188.8.131.52 - - [04/Oct/2022:19:10:24 +0000] "GET / HTTP/1.1" 301 "-" "Expanse, a Palo Alto Networks company, searches across the global IPv4 space multiple times per day to identify customers' presences on the Internet. If you would like to be excluded from our scans, please send IP addresses/domains to: [email protected]"
Well, for me I have found it seem very strange and I have decide to check in Cloudflare logs. And I’m was amazed when I didn’t find the same string in Cloudflare logs.
Another User Agents have successfully Blocked over Cloudflare rules without any obstacles and has the strings in log list.
So, I have a huge question - How is that possible?
I can frugal suppose that those User Agents completely bypass the proxy rules of Cloudflare or Cloudflare proxy has some bug regarding that user agents.
After carefuly logs analysis (CF logs and Origin server logs) I can make intermediate conclusion that requests (from NetcraftSurveyAgent/1.0. and Palo Alto Networks company) made through domane.name (СF proxy is ON) blocked by WAF rules completely.
If the requests (from NetcraftSurveyAgent/1.0. and Palo Alto Networks company) goes through sub.domane.name (СF proxy is ON) it looks like CF proxy is OFF. Other requests through sub.domane.name blocked by WAF rules completely.
How this issue depend of my origin server and its security settings? The problem is Cloudflare bypassing incoming request (exactly requests from figured user agents) to my origin, about what the log says of my origin.

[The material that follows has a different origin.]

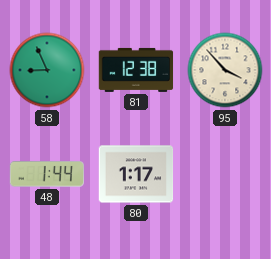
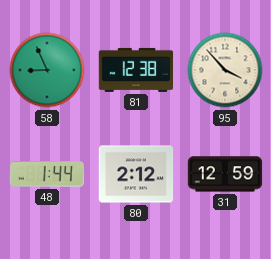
80: 1:17 -> 2:12
31: none -> 12:59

I’m not allow, but the issue has exist. As there are no many settings in Cloudflare of it.
Do you have any idea on the subject matter in question?
Yes, correct! The general point, that it LOOKS LIKE the connection performed directly to my origin, BUT IT IS NOT POSSIBLE as I have in my Cloudflare account the next configuration:
It means that all incoming requests by domane.name have to be proxied! This rule works for all other requests to my origin completely excluding work for the mentioned (user agents) above in my question.
If your website was not always proxied through Cloudflare, there will likely remain some knowledge of the origin IP address mapped to the domain name in the public record, e.g. from scanners such as https://www.shodan.io/
Cloudflare ensures that current traffic resolving to your domain will go through Cloudflare. However, any user or bot can hit the IP address if they know it and add the simple header to decide which domain the server should serve.
To stop these requests going directly to your server you will have to take steps to ensure your webserver does not respond to requests that are not from Cloudflare.
The bots you’re seeing are connecting directly by IP address, not using your domain name at all. The Expanse one specifically says that they scan the entire IPv4 space. You can bring up a new web server and never tell anyone about it and if it has a public IPv4 address you’ll get that bot connecting to it.
Are you definitely sure in it?
Well, how would you explain the direct request to my domane.name (see on the picture below)?
Are you still intended assert that the bot connect to any instance exceptional by IP address?
Yes. It specifically says that it does that, and every web server I’ve ever brought up gets hit by it.
They do that, too, and as you can see from that page, Cloudflare blocked it as you want. It’s working right. But they also connect directly to every single possible IPv4 address, which will completely bypass Cloudflare.